Our results here suggest that the antithetical role of Nished, i.e. to potentiate the promoter activity of MLC2v gene in cardiac cells and to inhibit the same gene in skeletal muscle is afforded by the ability of Nished to interact with activators  or repressors (this report). Moreover, the association of DNase hypersensitivity and histone modifications in specific cell types suggests that developmentally established chromatin changes dictate the spatial and temporal expression of genes. In higher eukaryotes, histone modification of the type that involves methylation of histone H3 at lysines 4 and 9 (K4 and K9) leads to complementary functions; methyl K4 is enriched in transcriptionally active regions and methyl K9 in silent regions [25, 26]. Our data show that the histone H3 K4 residue is methylated around the IRE sequence in cardiac cells, suggesting that IRE is accessible to the transcriptional machinery in the cardiac tissue and inaccessible in non-cardiac tissues. IRE must, therefore, reside in a developmentally established instructive chromatin conformational environment that directs the transcription of MLC2v gene in cardiac cells. This is consistent with the methylation profile of H3 K9 and K4 residues across the chicken βglobin locus that similarly dictates the erythroid development stage-specific §-globin gene expression . Likewise, chromatin modification at the myogenin loci is marked by the interaction of Pbx/Meis complex with MyoD, which, in association with other factors, regulates the temporal expression of myogenin during muscle differentiation through a feed-forward mechanism .

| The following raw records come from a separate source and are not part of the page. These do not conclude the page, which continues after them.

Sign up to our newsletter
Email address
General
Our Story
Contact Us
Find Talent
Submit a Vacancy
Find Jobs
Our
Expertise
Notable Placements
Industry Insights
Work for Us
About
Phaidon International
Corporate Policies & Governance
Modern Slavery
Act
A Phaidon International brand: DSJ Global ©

We have previously reported that IRE–Nished interaction serves as the target of hypertrophy-induced signalling in expression of MLC2v gene . Nished interacts with transcription factor, NFATc4, and recruits p300 at the IRE site. The DNA–protein interaction is stimulated by the hypertrophic agonists angiotensin II. In this context, the dual role of Nished is significant given the identical Nished binding sequence present in the two disparate elements (CSS and IRE) in the MLC2v promoter. The association of Nished with HDAC and with p300 thus identifies the antithetical role of Nished in mediating transcription regulation. Our data identify Nished as a regulator of both positive and negative transcription in the target muscle cells of distinct lineages. That Nished is expressed in both adult cardiac and skeletal muscle cells, as well as in non-muscle cells, makes it likely that it has a role(s) in processes other than that in myogenesis.
This work was supported by Grant No HL073399 from the National Institutes of Health.